Film financing division of Channel four Television Corporation

Film4.0 is a division of Film4, which is a film financing division of the British Channel Four Television Corporation. Film4.0 focuses on supporting innovative digital approaches to producing, marketing, and distributing films. The division was formed in May 2011, and Film4 invested £1 million of its annual budget of £15 million into the division. In the following July, Film4 appointed Anna Higgs to serve as commissioning editor of Film4.0. Variety reported a "focus on three main areas: commissioning new and established filmmakers working in the digital space in new and innovative formats; seeking new talent working in this area; and working across the Film4 slate to exploit new cross-platform audience-facing marketing opportunities."

In 2012, the division organized a competition called Scene Stealers and invited participants to make a short film (two minutes or under) that would reimagine scenes from past productions by Film4. The winners of the competition were The Brothers Lynch (Keith and David Lynch), whose reimagining was based on the 2006 film This Is England by Shane Meadows.

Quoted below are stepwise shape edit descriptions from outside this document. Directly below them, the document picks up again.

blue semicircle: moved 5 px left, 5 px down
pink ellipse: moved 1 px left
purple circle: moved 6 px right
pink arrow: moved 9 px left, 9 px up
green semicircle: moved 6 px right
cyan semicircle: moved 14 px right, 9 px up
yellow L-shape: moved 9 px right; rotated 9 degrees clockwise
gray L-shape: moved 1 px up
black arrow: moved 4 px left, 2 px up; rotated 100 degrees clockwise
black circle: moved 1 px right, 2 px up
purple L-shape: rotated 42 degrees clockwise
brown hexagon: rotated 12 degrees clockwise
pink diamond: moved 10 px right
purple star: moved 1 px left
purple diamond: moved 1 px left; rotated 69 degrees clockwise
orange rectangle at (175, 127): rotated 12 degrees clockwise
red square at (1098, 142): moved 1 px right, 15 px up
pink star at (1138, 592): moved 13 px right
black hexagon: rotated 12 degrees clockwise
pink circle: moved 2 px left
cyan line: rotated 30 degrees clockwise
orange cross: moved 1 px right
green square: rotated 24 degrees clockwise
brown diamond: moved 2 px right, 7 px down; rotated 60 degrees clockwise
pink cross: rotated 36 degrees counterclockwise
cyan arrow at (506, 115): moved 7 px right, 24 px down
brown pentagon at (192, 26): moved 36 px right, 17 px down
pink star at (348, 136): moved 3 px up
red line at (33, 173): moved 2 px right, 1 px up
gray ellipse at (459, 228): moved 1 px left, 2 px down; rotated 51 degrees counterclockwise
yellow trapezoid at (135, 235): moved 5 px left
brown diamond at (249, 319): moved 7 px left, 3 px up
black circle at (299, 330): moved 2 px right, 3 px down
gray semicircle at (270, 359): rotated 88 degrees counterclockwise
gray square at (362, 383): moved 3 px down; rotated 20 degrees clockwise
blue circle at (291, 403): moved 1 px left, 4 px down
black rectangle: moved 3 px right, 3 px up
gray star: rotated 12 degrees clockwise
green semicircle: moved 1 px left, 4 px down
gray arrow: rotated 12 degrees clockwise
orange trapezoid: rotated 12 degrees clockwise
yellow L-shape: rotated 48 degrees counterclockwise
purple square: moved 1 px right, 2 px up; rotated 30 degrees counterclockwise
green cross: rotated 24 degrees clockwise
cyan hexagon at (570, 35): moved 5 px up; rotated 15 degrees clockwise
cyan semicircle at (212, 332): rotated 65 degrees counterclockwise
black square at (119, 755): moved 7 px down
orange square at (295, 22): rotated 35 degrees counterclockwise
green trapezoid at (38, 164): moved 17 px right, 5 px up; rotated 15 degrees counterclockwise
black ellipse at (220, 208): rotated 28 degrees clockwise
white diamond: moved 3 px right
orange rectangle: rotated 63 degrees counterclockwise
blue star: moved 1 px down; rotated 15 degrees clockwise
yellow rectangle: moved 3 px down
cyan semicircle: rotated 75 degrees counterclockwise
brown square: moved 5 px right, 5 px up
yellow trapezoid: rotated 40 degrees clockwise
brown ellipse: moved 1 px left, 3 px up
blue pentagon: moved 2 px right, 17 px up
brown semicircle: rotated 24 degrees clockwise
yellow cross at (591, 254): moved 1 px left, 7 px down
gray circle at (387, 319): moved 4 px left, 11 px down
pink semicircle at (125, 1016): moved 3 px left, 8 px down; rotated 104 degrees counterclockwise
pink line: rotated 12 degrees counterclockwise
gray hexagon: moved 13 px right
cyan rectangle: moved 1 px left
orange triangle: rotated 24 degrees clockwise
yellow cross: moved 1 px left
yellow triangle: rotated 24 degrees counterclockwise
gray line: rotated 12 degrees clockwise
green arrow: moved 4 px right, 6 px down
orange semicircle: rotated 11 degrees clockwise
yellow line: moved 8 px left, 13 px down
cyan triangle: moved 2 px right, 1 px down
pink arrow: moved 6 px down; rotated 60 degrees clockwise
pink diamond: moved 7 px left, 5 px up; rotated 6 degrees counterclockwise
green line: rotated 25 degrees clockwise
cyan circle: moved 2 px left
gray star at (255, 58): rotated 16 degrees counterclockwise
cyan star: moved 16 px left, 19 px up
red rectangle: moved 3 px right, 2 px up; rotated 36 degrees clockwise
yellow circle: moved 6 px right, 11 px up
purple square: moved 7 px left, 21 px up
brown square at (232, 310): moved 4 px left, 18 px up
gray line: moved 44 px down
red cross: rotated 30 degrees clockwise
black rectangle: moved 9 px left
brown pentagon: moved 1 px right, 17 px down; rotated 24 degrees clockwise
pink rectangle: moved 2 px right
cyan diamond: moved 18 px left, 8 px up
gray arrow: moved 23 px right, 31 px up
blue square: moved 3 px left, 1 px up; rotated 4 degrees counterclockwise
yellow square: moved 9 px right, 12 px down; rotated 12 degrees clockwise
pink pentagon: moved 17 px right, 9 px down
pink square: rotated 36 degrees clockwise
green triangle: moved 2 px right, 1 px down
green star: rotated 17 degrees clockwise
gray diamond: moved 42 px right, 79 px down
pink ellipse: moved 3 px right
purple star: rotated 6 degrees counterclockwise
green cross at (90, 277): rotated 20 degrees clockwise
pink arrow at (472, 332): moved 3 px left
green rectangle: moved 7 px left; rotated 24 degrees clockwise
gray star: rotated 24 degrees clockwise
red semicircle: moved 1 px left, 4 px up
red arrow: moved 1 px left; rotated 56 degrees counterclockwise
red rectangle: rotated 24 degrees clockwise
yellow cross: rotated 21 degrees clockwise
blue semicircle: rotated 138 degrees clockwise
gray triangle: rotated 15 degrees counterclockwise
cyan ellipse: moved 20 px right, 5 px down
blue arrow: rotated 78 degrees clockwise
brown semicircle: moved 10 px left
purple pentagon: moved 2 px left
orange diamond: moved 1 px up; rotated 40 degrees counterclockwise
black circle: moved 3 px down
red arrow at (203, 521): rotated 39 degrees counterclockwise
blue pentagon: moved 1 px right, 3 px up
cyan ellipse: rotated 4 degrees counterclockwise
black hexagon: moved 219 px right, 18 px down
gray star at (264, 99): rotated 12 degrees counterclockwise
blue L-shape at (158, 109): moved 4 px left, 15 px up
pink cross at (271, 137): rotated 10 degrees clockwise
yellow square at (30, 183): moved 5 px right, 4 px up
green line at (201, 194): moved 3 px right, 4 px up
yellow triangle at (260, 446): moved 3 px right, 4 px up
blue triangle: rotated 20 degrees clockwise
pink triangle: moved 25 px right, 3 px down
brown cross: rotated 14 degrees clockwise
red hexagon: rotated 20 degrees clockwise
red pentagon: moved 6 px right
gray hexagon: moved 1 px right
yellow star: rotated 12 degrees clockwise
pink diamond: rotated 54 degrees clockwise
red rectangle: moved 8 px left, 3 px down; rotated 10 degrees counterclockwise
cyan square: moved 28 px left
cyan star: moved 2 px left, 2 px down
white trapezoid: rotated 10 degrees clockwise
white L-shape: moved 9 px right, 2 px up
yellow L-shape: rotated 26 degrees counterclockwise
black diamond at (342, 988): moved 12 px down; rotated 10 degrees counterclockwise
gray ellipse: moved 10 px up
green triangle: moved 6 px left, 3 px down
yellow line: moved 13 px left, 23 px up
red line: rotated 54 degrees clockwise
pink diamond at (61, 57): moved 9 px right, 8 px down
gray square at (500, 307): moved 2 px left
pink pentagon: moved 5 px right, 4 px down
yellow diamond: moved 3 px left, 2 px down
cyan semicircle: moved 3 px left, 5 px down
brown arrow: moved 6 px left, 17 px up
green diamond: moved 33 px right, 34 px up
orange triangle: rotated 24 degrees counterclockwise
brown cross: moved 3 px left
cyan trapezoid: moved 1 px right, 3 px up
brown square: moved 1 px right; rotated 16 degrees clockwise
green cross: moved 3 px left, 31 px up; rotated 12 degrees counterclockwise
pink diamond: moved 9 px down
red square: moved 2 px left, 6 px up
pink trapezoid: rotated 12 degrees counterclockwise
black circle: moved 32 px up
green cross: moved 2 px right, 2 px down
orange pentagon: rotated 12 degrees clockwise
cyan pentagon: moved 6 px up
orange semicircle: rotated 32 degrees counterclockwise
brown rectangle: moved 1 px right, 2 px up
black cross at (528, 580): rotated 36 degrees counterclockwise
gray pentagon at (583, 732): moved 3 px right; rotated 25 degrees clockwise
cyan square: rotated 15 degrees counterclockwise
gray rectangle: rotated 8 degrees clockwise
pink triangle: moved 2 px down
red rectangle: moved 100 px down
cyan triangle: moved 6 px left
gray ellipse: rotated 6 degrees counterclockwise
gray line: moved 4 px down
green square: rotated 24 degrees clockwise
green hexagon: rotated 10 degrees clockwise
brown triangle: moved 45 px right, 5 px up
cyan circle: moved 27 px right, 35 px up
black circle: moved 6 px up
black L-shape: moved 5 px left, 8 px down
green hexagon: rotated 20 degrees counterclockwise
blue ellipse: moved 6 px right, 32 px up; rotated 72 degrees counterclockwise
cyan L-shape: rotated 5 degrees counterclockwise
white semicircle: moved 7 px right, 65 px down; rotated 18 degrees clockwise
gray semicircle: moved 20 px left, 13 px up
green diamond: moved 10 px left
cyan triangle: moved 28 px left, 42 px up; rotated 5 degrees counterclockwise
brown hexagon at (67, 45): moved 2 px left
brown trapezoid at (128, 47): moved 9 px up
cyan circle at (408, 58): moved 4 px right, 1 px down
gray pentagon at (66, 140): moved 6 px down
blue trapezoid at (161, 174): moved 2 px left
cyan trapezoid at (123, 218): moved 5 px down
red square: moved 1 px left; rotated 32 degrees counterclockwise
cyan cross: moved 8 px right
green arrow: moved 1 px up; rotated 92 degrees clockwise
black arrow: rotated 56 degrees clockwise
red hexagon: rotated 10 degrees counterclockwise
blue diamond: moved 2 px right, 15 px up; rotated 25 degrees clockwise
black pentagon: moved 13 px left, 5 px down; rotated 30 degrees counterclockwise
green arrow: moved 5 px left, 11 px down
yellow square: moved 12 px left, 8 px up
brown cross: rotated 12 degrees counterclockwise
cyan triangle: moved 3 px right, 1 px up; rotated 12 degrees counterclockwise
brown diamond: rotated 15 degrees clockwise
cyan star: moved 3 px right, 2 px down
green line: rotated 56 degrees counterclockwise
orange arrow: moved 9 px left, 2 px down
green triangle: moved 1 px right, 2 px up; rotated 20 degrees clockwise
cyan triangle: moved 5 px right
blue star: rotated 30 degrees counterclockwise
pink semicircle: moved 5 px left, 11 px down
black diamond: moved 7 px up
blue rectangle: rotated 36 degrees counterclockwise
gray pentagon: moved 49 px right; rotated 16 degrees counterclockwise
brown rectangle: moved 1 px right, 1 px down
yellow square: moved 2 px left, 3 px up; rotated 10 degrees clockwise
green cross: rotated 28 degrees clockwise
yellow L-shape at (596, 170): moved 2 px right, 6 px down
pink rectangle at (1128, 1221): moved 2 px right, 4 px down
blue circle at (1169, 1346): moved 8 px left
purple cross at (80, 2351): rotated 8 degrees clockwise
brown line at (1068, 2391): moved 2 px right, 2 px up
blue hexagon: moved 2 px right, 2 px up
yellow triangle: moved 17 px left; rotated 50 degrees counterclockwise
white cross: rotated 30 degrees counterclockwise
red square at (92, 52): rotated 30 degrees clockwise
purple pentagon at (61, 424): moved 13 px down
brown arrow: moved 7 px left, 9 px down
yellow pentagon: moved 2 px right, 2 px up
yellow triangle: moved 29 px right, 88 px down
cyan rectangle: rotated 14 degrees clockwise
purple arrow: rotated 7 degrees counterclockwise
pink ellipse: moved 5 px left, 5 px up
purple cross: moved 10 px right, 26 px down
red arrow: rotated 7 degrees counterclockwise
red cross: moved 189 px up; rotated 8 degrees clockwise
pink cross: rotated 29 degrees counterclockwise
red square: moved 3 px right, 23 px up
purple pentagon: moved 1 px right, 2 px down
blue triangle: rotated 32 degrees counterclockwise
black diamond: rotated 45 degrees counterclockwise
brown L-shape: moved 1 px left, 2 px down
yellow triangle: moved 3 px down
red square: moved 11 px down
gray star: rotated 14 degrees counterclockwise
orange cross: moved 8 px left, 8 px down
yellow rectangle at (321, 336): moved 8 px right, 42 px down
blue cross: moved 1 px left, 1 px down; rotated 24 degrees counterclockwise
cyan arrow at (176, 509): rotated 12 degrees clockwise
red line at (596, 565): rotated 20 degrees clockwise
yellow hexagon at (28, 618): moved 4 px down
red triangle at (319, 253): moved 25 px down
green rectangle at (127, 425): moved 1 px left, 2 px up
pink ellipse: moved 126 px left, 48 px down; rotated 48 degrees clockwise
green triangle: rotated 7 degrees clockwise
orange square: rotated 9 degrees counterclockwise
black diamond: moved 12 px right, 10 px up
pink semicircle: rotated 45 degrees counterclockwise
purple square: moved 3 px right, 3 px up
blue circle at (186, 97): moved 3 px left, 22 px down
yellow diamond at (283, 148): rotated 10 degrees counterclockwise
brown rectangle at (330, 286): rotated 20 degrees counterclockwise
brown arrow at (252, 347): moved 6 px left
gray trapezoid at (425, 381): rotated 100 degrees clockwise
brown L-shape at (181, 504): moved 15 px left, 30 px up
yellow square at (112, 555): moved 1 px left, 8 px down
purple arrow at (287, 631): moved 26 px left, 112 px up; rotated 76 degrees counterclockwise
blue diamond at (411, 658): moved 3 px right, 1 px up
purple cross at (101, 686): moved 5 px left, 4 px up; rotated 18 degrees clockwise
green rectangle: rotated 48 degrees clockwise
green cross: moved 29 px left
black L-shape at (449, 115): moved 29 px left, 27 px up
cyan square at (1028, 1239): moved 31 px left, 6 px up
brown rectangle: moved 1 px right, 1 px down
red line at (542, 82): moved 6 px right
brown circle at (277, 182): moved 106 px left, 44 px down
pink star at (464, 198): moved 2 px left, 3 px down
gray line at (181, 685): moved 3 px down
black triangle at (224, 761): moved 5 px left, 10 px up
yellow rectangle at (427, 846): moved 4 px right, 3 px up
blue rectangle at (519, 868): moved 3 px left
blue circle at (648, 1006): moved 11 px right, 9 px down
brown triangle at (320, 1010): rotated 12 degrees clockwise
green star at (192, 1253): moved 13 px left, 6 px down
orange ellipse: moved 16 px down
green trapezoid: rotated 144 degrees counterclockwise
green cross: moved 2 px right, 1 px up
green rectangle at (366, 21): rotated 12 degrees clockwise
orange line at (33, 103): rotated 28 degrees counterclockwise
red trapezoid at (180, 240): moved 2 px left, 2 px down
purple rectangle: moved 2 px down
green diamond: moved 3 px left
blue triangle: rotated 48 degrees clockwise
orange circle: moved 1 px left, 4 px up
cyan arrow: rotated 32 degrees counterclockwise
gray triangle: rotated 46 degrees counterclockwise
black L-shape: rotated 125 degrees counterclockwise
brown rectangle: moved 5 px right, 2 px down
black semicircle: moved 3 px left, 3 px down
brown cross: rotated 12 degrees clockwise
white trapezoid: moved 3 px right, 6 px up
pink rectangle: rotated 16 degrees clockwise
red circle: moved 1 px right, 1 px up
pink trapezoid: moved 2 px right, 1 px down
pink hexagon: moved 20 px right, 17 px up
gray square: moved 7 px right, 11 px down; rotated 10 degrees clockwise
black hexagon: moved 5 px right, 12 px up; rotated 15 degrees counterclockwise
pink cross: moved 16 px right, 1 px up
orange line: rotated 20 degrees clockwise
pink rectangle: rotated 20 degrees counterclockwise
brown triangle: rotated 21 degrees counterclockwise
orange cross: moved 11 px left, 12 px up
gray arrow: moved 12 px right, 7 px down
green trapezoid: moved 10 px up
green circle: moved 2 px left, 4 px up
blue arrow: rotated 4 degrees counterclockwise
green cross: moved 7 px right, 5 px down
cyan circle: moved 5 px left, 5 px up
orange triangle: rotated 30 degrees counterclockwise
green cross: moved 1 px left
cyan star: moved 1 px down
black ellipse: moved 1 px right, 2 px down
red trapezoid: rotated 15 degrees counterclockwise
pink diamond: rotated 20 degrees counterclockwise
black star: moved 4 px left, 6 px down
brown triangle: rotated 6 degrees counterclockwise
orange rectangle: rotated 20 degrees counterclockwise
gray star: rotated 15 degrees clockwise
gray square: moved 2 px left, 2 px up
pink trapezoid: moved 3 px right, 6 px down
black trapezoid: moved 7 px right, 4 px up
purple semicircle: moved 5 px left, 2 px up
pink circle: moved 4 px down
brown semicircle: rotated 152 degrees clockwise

Film4.0 awarded the winners a £5,000 development grant and mentoring to develop a short film project.

In September 2012, the film A Field in England became the first film to be developed and financed by Film4.0. The Film 4.0 division's functions were absorbed into the wider Film4 team and Channel 4's general digital-first strategy, with Head of Digital Commissioning (Channel 4), Laura Marks, leading the general digital-first content strategy for the broader channel and Senior Commissioning Executive (Film4), Cate Kane, alongside fellow executive David Kimbangi, taking on the responsibility of commissioning Film 4 films.